LIS 596: The Medium Relays the Message: The Value and Process of Design in Communication
Instructor: Kevin Zak
Phone: (780) 905-1145
Class times: October 14-16, 2016 (13 hours) Friday: 6:00 p.m.–9:00 p.m., Saturday: 9:00 a.m.–5:00 p.m., Sunday: 9:00 a.m.–12:00 p.m.
The creation of effective visual communication in print and online media in an increasingly dense and competitive visual environment is paramount to reaching new, as well as established audiences. This course will introduce basic elements and principles of design, the process of design thinking, and how visual representations of information, data, or knowledge are created. Whether working solely with in-house resources, or with a professional graphic or web designer, this course is valuable for librarians wanting to create the greatest impact with their messages to individuals, groups, and communities.
Upon completion of the course, a student should have an understanding of:
- the design process
- what to consider when choosing a designer for a project, and what he or she would require to be an effective part of a team in creating communication materials
- basic design principles, including selecting colour and typography, and the expressive qualities they can bring to a communication
Measurable Student Learning Outcomes (SLOs):
This course supports several of the SLIS Learning Outcomes, but in particular:
- Outcome #3: demonstrate critical thinking, analytical capacities and problem-solving skills.
- Outcome#5: communicate effectively and professionally.
- Outcome #9: examine the impact, importance, and limitations of technologies in personal, professional, and social contexts as well as in library and information studies settings.
- Outcome #10: be aware of the need for continuing professional education and develop and maintain collegial relationships with fellow professionals.
Design thinking process; design principles; creative thinking; typography; role of a designer
Through lectures, group activities and discussions, demonstrations, and online video examples.
No pre-requisite courses are required.
Required Text / Readings:
Bell, Steven J. “Design Thinking.”
Brown, Tim. “Design Thinking.” Harvard Business Review.
Recommended Text / Readings: (optional)
Berger, Warren. Glimmer: How design can transform your life, and maybe even the world: Featuring the Ideas, of Design Visionary Bruce Mau, Toronto: Random House, 2009.
Assignments and Weighting:
Participants will identify and analyze a new and/or unfamiliar library product or service; then concept an appropriate approach for raising awareness of this product or service utilizing information collected in the user analysis. 100% of grade determined by assignment.
School of Library and Information Studies Grading Statement:
Grades reflect professional judgements of student achievement made by instructors.
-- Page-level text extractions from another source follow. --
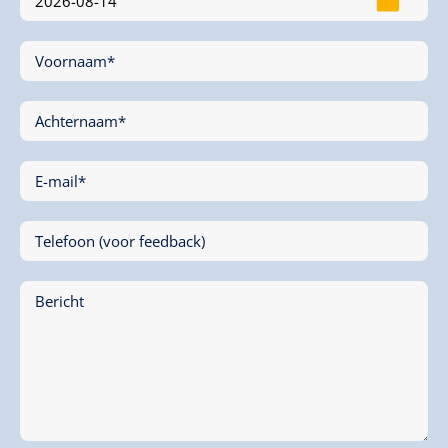
Voornaam*
Achternaam*
E-mail*
Telefoon (voor feedback)
Bericht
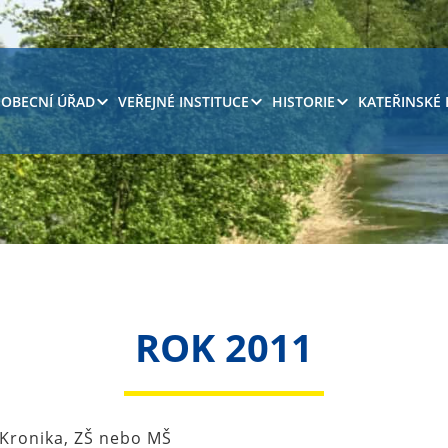
OBECNÍ ÚŘAD
VEŘEJNÉ INSTITUCE
HISTORIE
KATEŘINSKÉ
ROK 2011
 Kronika, ZŠ nebo MŠ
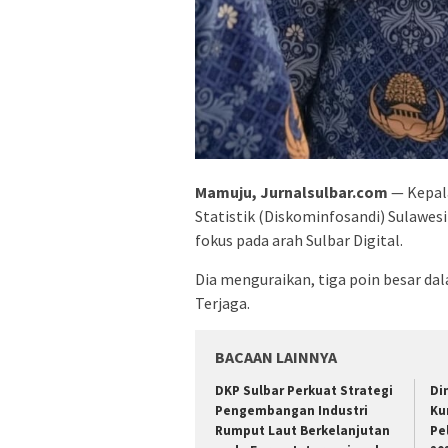
Mamuju, Jurnalsulbar.com
— Kepal
Statistik (Diskominfosandi) Sulawes
fokus pada arah Sulbar Digital.
Dia menguraikan, tiga poin besar da
Terjaga.
BACAAN LAINNYA
DKP Sulbar Perkuat Strategi
Di
Pengembangan Industri
Ku
Rumput Laut Berkelanjutan
Pe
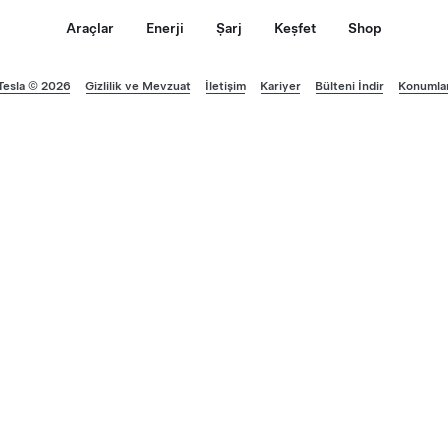
Araçlar
Enerji
Şarj
Keşfet
Shop
Tesla © 2026
Gizlilik ve Mevzuat
İletişim
Kariyer
Bülteni İndir
Konumla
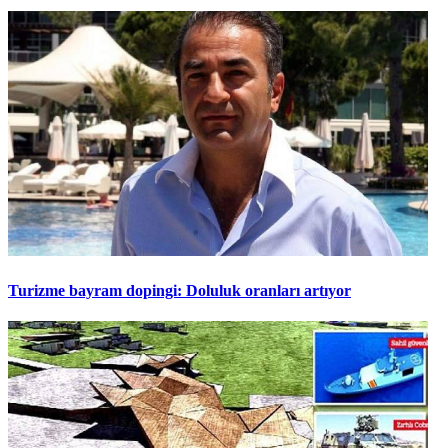
Turizme bayram dopingi: Doluluk oranları artıyor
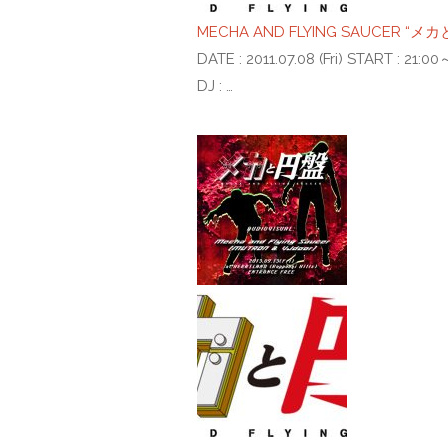
MECHA AND FLYING SAUCER “メ
DATE : 2011.07.08 (Fri) START :
DJ : …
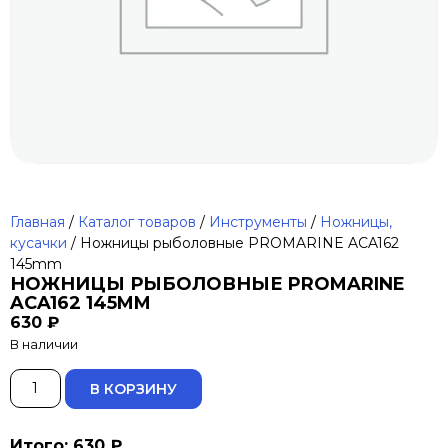
Главная
/
Каталог товаров
/
Инструменты
/
Ножницы,
кусачки
/ Ножницы рыболовные PROMARINE ACA162
145mm
НОЖНИЦЫ РЫБОЛОВНЫЕ PROMARINE
ACA162 145MM
630
₽
В наличии
ALTERNATIVE:
В КОРЗИНУ
Итого: 630 ₽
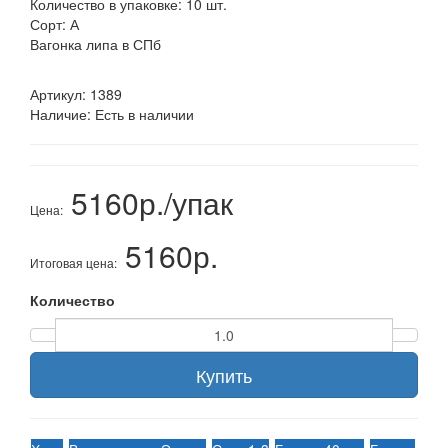
Количество в упаковке: 10 шт.
Сорт: А
Вагонка липа в СПб
Артикул:
1389
Наличие:
Есть в наличии
5160р./упак
Цена:
5160р.
Итоговая цена:
Количество
Купить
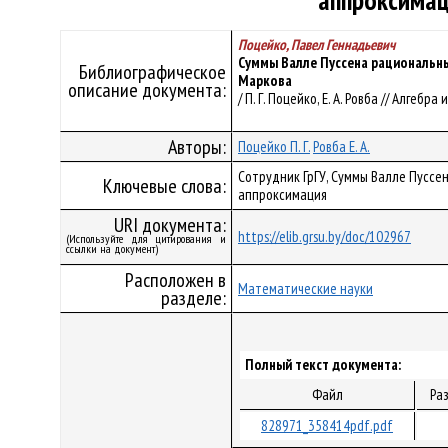
аппроксима
Поцейко, Павел Геннадьевич
Суммы Валле Пуссена рациональн
Библиографическое
Маркова
описание документа:
/ П. Г. Поцейко, Е. А. Ровба // Алгебра 
Авторы:
Поцейко П. Г.
Ровба Е. А.
Сотрудник ГрГУ, Суммы Валле Пуссе
Ключевые слова:
аппроксимация
URI документа:
https://elib.grsu.by/doc/102967
(Используйте для цитирования и
ссылки на документ)
Расположен в
Математические науки
разделе:
Полный текст документа:
Файл
Ра
828971_358414pdf.pdf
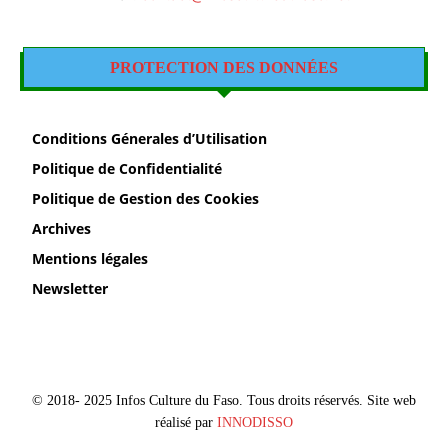
PROTECTION DES DONNÉES
Conditions Génerales d’Utilisation
Politique de Confidentialité
Politique de Gestion des Cookies
Archives
Mentions légales
Newsletter
© 2018- 2025 Infos Culture du Faso. Tous droits réservés. Site web
réalisé par
INNODISSO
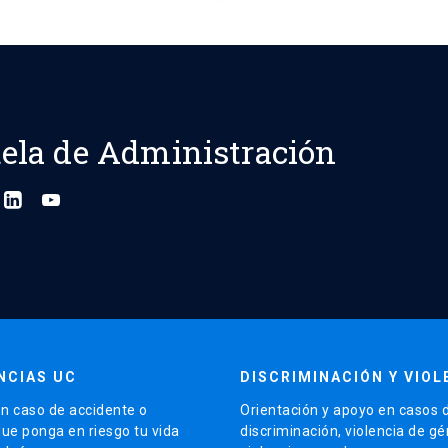
ela de Administración
NCIAS UC
DISCRIMINACIÓN Y VIOL
n caso de accidente o
Orientación y apoyo en casos 
que ponga en riesgo tu vida
discriminación, violencia de g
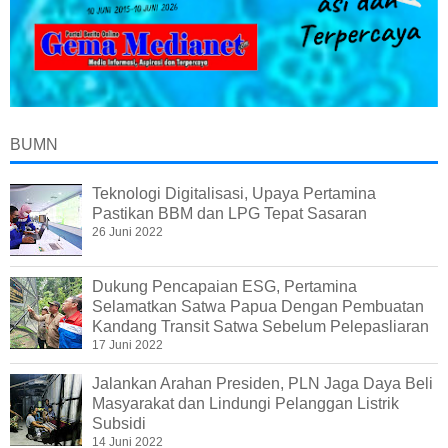
BUMN
Teknologi Digitalisasi, Upaya Pertamina
Pastikan BBM dan LPG Tepat Sasaran
26 Juni 2022
Dukung Pencapaian ESG, Pertamina
Selamatkan Satwa Papua Dengan Pembuatan
Kandang Transit Satwa Sebelum Pelepasliaran
17 Juni 2022
Jalankan Arahan Presiden, PLN Jaga Daya Beli
Masyarakat dan Lindungi Pelanggan Listrik
Subsidi
14 Juni 2022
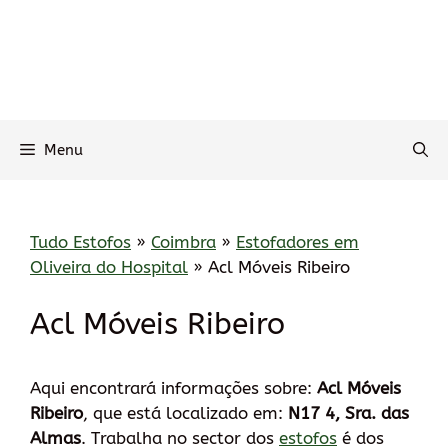
Menu
Tudo Estofos
»
Coimbra
»
Estofadores em
Oliveira do Hospital
»
Acl Móveis Ribeiro
Acl Móveis Ribeiro
Aqui encontrará informações sobre:
Acl Móveis
Ribeiro
, que está localizado em:
N17 4, Sra. das
Almas
. Trabalha no sector dos
estofos
é dos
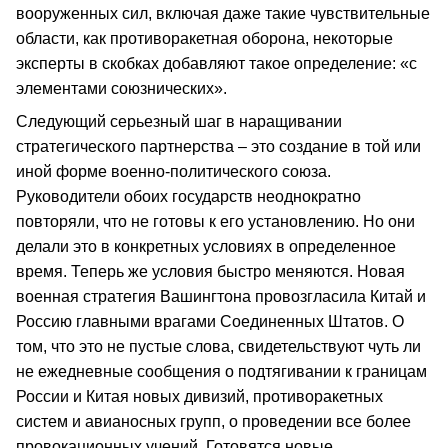
вооруженных сил, включая даже такие чувствительные
области, как противоракетная оборона, некоторые
эксперты в скобках добавляют такое определение: «с
элементами союзнических».
Следующий серьезный шаг в наращивании
стратегического партнерства – это создание в той или
иной форме военно-политического союза.
Руководители обоих государств неоднократно
повторяли, что не готовы к его установлению. Но они
делали это в конкретных условиях в определенное
время. Теперь же условия быстро меняются. Новая
военная стратегия Вашингтона провозгласила Китай и
Россию главными врагами Соединенных Штатов. О
том, что это не пустые слова, свидетельствуют чуть ли
не ежедневные сообщения о подтягивании к границам
России и Китая новых дивизий, противоракетных
систем и авианосных групп, о проведении все более
провокационных учений. Готовятся новые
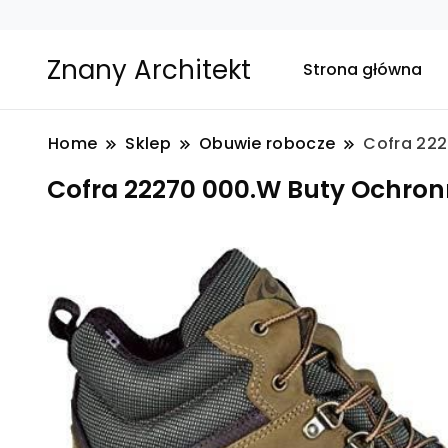
Znany Architekt
Strona główna
Home
Sklep
Obuwie robocze
Cofra 222
Cofra 22270 000.W Buty Ochron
These judgements are based on a combination of absolute achievement and relative performance in class. The instructor should mark in terms of raw scores, rank the assignments in order of merit, and with due attention to the verbal descriptions of the various grades, assign an appropriate final letter grade. Grades are calculated in accordance with the SLIS Grading Procedure.
The University of Alberta is committed to the highest standards of academic integrity and honesty. Students are expected to be familiar with these stands regarding academic honesty and to uphold the policies of the University in this respect. Students are particularly urged to familiarize themselves with the provisions of the Code of Student Behavior (online at http://www.governance.ualberta.ca/) and avoid any behaviour which could potentially result in supsicions of cheating, plagiarism, misrepresntation of facts an/or participation in an offence. Academic dishonesty is a serious offense and can result in suspension or expulsion from the University.
Students should also be mindful of the SLIS Copyright Policy.
Inclusive Language and Equity:
The Faculty of Education is committed to providing an environment of respect for all people within the university community and to educating faculty, staff and students in developing teaching and learning contexts that are welcoming to all. The Faculty recommends that students and staff use inclusive language to create a classroom atmosphere in which students’ experiences and views are treated with equal respect and value in relation to their gender, racial background, sexual orientation and ethnic background. Students who require accommodations in this course due to a disability or chronic health condition affecting mobility, vision, hearing, learning, or mental or physical health are advised to discuss their needs with Student Accessibility Services.
Audio or video recording, digital or otherwise, of lectures, labs, seminars or any other teaching environment by students is allowed only with the prior written consent of the instructor or as a part of an approved accommodation plan. Student or instructor content, digital or otherwise, created and/or used within the context of the course is to be used solely for personal study, and is not to be used or distributed for any other purpose without prior written consent from the content author(s).